**REQUIRED WORK:**
Go through the material and copy each line that includes "krwi".

__________________________________________________

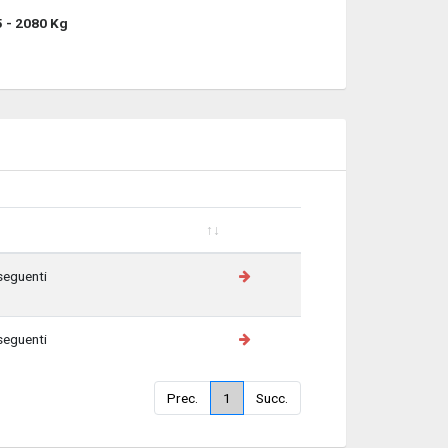
 - 2080 Kg
seguenti
seguenti
Prec.
1
Succ.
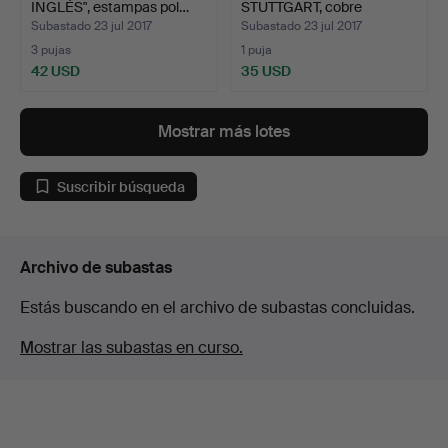
INGLÉS", estampas pol…
STUTTGART, cobre
grabado, s…
Subastado 23 jul 2017
Subastado 23 jul 2017
3 pujas
1 puja
42 USD
35 USD
Mostrar más lotes
Suscribir búsqueda
Archivo de subastas
Estás buscando en el archivo de subastas concluidas.
Mostrar las subastas en curso.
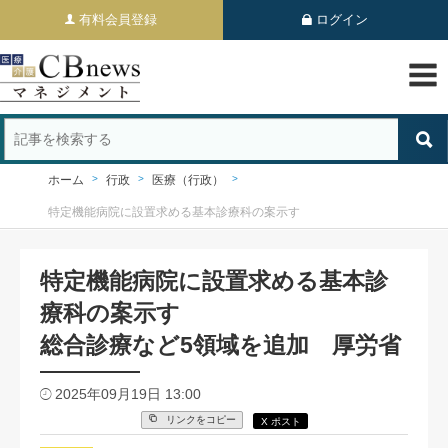
有料会員登録
ログイン
ホーム
行政
医療（行政）
特定機能病院に設置求める基本診療科の案示す
特定機能病院に設置求める基本診
療科の案示す
総合診療など5領域を追加 厚労省
2025年09月19日 13:00
リンクをコピー
X ポスト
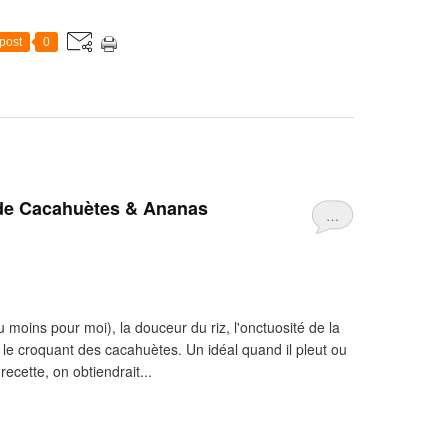
post
0
 de Cacahuètes & Ananas
…
u moins pour moi), la douceur du riz, l'onctuosité de la
t le croquant des cacahuètes. Un idéal quand il pleut ou
e recette, on obtiendrait...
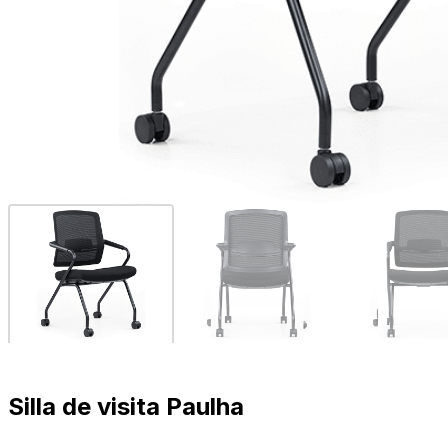
Silla de visita Paulha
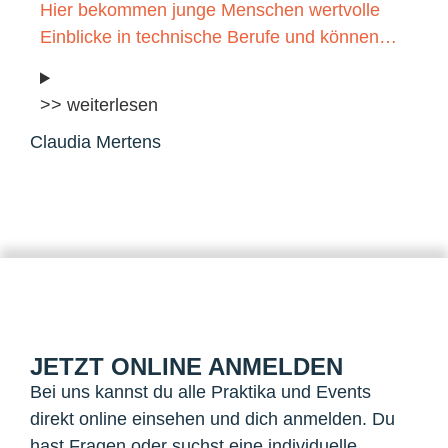
Hier bekommen junge Menschen wertvolle
Einblicke in technische Berufe und können…
>> weiterlesen
Claudia Mertens
JETZT ONLINE ANMELDEN
Bei uns kannst du alle Praktika und Events
direkt online einsehen und dich anmelden. Du
hast Fragen oder suchst eine individuelle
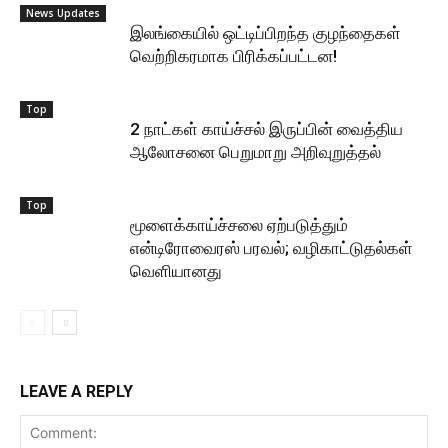
News Updates
இலங்கையில் ஒட்டிப்பிறந்த குழந்தைகள்
வெற்றிகரமாக பிரிக்கப்பட்டன!
Top
2 நாட்கள் காய்ச்சல் இருப்பின் வைத்திய
ஆலோசனை பெறுமாறு அறிவுறுத்தல்
Top
மூளைக்காய்ச்சலை ஏற்படுத்தும்
என்டிரோவைரஸ் பரவல்; வழிகாட்டுதல்கள்
வெளியானது
LEAVE A REPLY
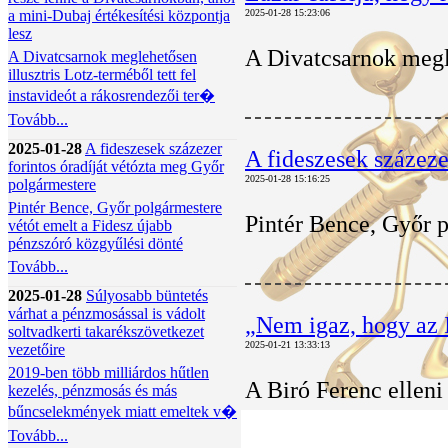
a mini-Dubaj értékesítési központja
2025-01-28 15:23:06
lesz
A Divatcsarnok megle
A Divatcsarnok meglehetősen
illusztris Lotz-terméből tett fel
instavideót a rákosrendezői ter�
Tovább...
2025-01-28
A fideszesek százezer
A fideszesek százeze
forintos óradíját vétózta meg Győr
2025-01-28 15:16:25
polgármestere
Pintér Bence, Győr polgármestere
Pintér Bence, Győr p
vétót emelt a Fidesz újabb
pénzszóró közgyűlési dönté
Tovább...
2025-01-28
Súlyosabb büntetés
várhat a pénzmosással is vádolt
„Nem igaz, hogy az I
soltvadkerti takarékszövetkezet
2025-01-21 13:33:13
vezetőire
2019-ben több milliárdos hűtlen
A Biró Ferenc elleni 
kezelés, pénzmosás és más
bűncselekmények miatt emeltek v�
Tovább...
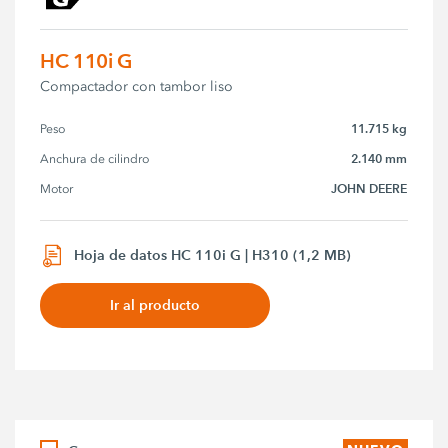
HC 110i G
Compactador con tambor liso
11.715 kg
Peso
2.140 mm
Anchura de cilindro
JOHN DEERE
Motor
Hoja de datos HC 110i G | H310 (1,2 MB)
Ir al producto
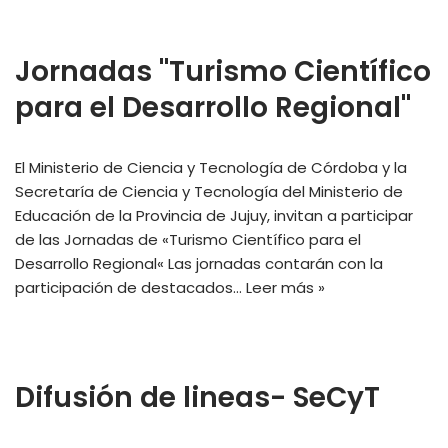
Jornadas "Turismo Científico
para el Desarrollo Regional"
El Ministerio de Ciencia y Tecnología de Córdoba y la
Secretaría de Ciencia y Tecnología del Ministerio de
Educación de la Provincia de Jujuy, invitan a participar
de las Jornadas de «Turismo Científico para el
Desarrollo Regional« Las jornadas contarán con la
participación de destacados…
Leer más »
Difusión de lineas- SeCyT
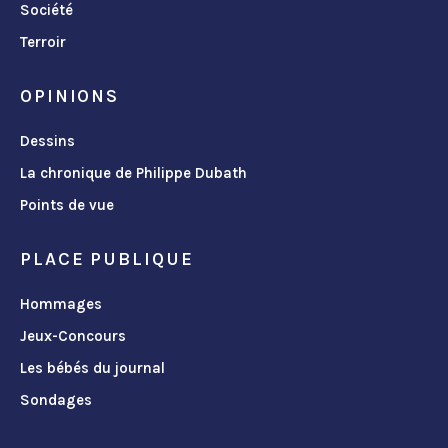
Société
Terroir
OPINIONS
Dessins
La chronique de Philippe Dubath
Points de vue
PLACE PUBLIQUE
Hommages
Jeux-Concours
Les bébés du journal
Sondages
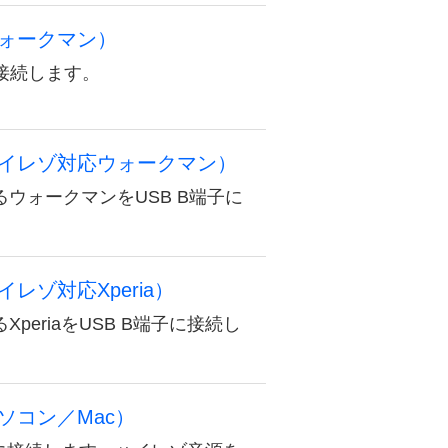
ウォークマン）
に接続します。
、ハイレゾ対応ウォークマン）
ウォークマンをUSB B端子に
イレゾ対応Xperia）
eriaをUSB B端子に接続し
パソコン／Mac）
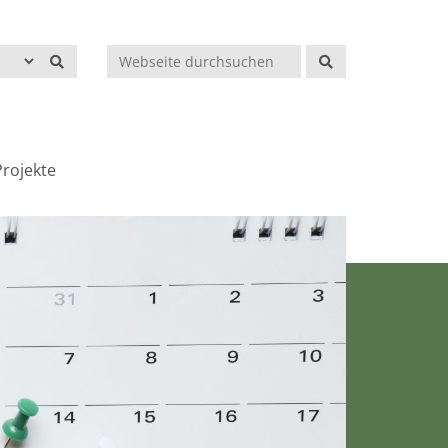
Suchen
rojekte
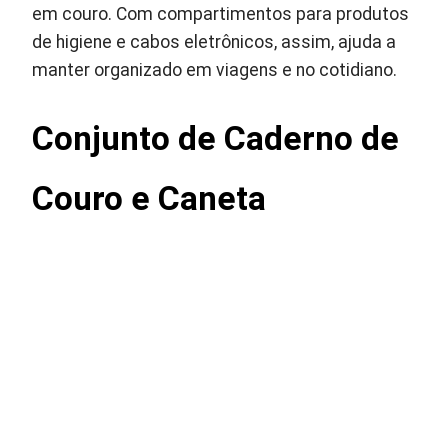
em couro. Com compartimentos para produtos
de higiene e cabos eletrônicos, assim, ajuda a
manter organizado em viagens e no cotidiano.
Conjunto de Caderno de
Couro e Caneta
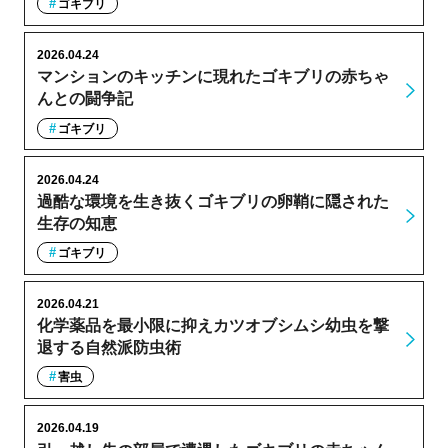
ゴキブリ
2026.04.24
マンションのキッチンに現れたゴキブリの赤ちゃ
んとの闘争記
ゴキブリ
2026.04.24
過酷な環境を生き抜くゴキブリの卵鞘に隠された
生存の知恵
ゴキブリ
2026.04.21
化学薬品を最小限に抑えカツオブシムシ幼虫を撃
退する自然派防虫術
害虫
2026.04.19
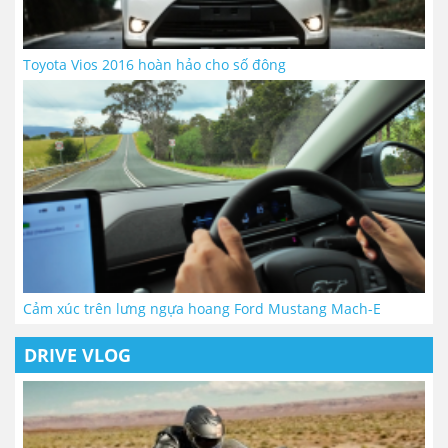
Toyota Vios 2016 hoàn hảo cho số đông
Cảm xúc trên lưng ngựa hoang Ford Mustang Mach-E
DRIVE VLOG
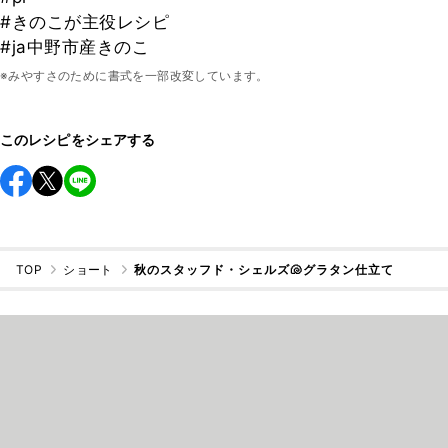
#きのこが主役レシピ
#ja中野市産きのこ
※みやすさのために書式を一部改変しています。
このレシピをシェアする
TOP
ショート
秋のスタッフド・シェルズ🐚グラタン仕立て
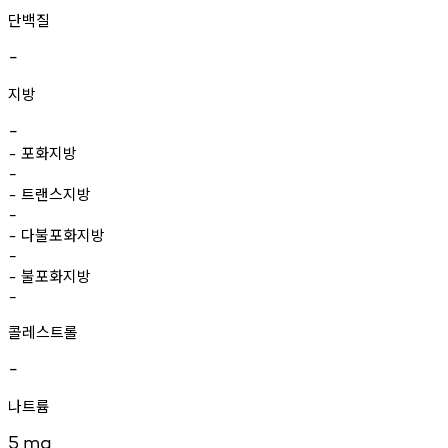
단백질
-
지방
-
포화지방
-
-
트랜스지방
-
-
다불포화지방
-
-
불포화지방
-
-
콜레스트롤
-
나트륨
5
mg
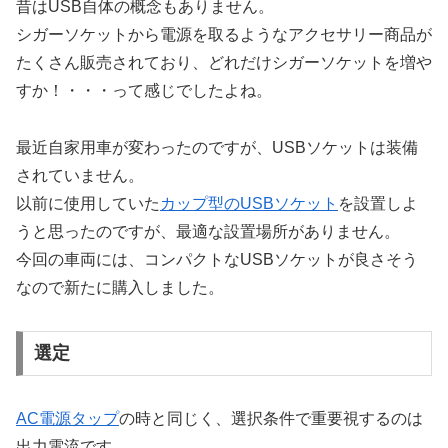
昔はUSB自体の概念もありません。
シガーソケットから電源を取るようなアクセサリー商品が
たくさん販売されており、どれだけシガーソケットを増や
すか！・・・って感じでしたよね。
最近自家用車が変わったのですが、USBソケットは装備
されていません。
以前に使用していた
カップ型のUSBソケット
を設置しよ
うと思ったのですが、最適な設置場所がありません。
今回の車両には、コンパクトなUSBソケットが良さそう
なので新たに購入しました。
選定
AC電源タップ
の時と同じく、選択条件で重要視するのは
出力電流です。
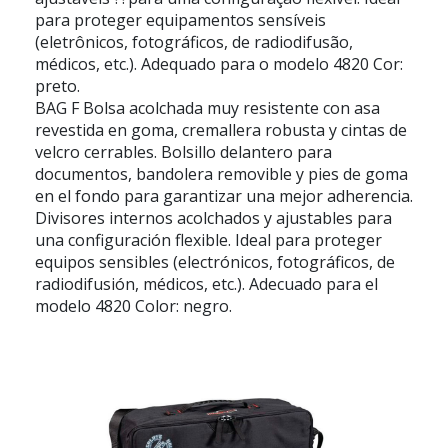
para proteger equipamentos sensíveis
(eletrônicos, fotográficos, de radiodifusão,
médicos, etc.). Adequado para o modelo 4820 Cor:
preto.
BAG F Bolsa acolchada muy resistente con asa
revestida en goma, cremallera robusta y cintas de
velcro cerrables. Bolsillo delantero para
documentos, bandolera removible y pies de goma
en el fondo para garantizar una mejor adherencia.
Divisores internos acolchados y ajustables para
una configuración flexible. Ideal para proteger
equipos sensibles (electrónicos, fotográficos, de
radiodifusión, médicos, etc.). Adecuado para el
modelo 4820 Color: negro.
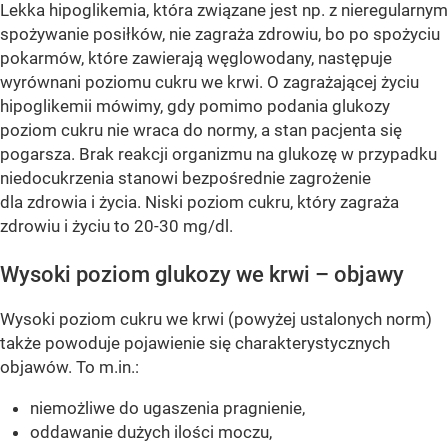
Lekka hipoglikemia, która związane jest np. z nieregularnym
spożywanie posiłków, nie zagraża zdrowiu, bo po spożyciu
pokarmów, które zawierają węglowodany, następuje
wyrównani poziomu cukru we krwi. O zagrażającej życiu
hipoglikemii mówimy, gdy pomimo podania glukozy
poziom cukru nie wraca do normy, a stan pacjenta się
pogarsza. Brak reakcji organizmu na glukozę w przypadku
niedocukrzenia stanowi bezpośrednie zagrożenie
dla zdrowia i życia. Niski poziom cukru, który zagraża
zdrowiu i życiu to 20-30 mg/dl.
Wysoki poziom glukozy we krwi – objawy
Wysoki poziom cukru we krwi (powyżej ustalonych norm)
także powoduje pojawienie się charakterystycznych
objawów. To m.in.:
niemożliwe do ugaszenia pragnienie,
oddawanie dużych ilości moczu,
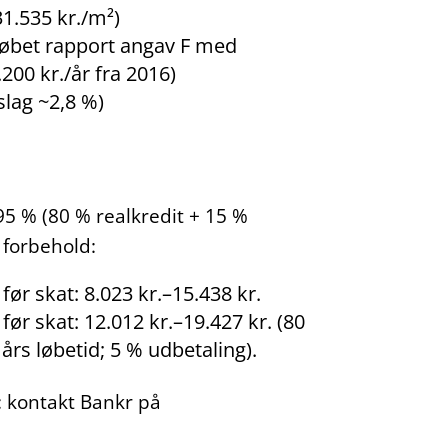
31.535 kr./m²)
løbet rapport angav F med
00 kr./år fra 2016)
slag ~2,8 %)
5 % (80 % realkredit + 15 %
 forbehold:
ør skat: 8.023 kr.–15.438 kr.
ør skat: 12.012 kr.–19.427 kr. (80
års løbetid; 5 % udbetaling).
g: kontakt Bankr på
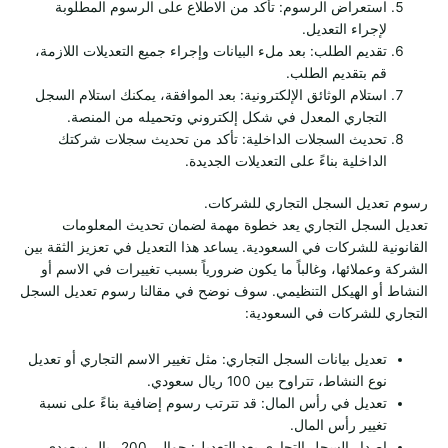
استعراض الرسوم: تأكد من الاطلاع على الرسوم المطلوبة
لإجراء التعديل.
تقديم الطلب: بعد ملء البيانات وإجراء جميع التعديلات اللازمة،
قم بتقديم الطلب.
استلام الوثائق الإلكترونية: بعد الموافقة، يمكنك استلام السجل
التجاري المعدل في شكل إلكتروني وتحميله من المنصة.
تحديث السجلات الداخلية: تأكد من تحديث سجلات شركتك
الداخلية بناءً على التعديلات الجديدة.
رسوم تعديل السجل التجاري للشركات.
تعديل السجل التجاري يعد خطوة مهمة لضمان تحديث المعلومات
القانونية للشركات في السعودية. يساعد هذا التعديل في تعزيز الثقة بين
الشركة وعملائها، وغالباً ما يكون ضرورياً بسبب تغييرات في الاسم أو
النشاط أو الهيكل التنظيمي. سوف نوضح في مقالنا رسوم تعديل السجل
التجاري للشركات في السعودية:
تعديل بيانات السجل التجاري: مثل تغيير الاسم التجاري أو تعديل
نوع النشاط، تتراوح بين 100 ريال سعودي.
تعديل في رأس المال: قد تترتب رسوم إضافية بناءً على نسبة
تغيير رأس المال.
إصدار السجل التجاري بعد التعديل: حوالي 200 ريال سعودي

__________________________________________________

**THE COMPLETED TASK:**
wyrównani poziomu cukru we krwi. O zagrażającej życiu
Wysoki poziom glukozy we krwi – objawy
Wysoki poziom cukru we krwi (powyżej ustalonych norm)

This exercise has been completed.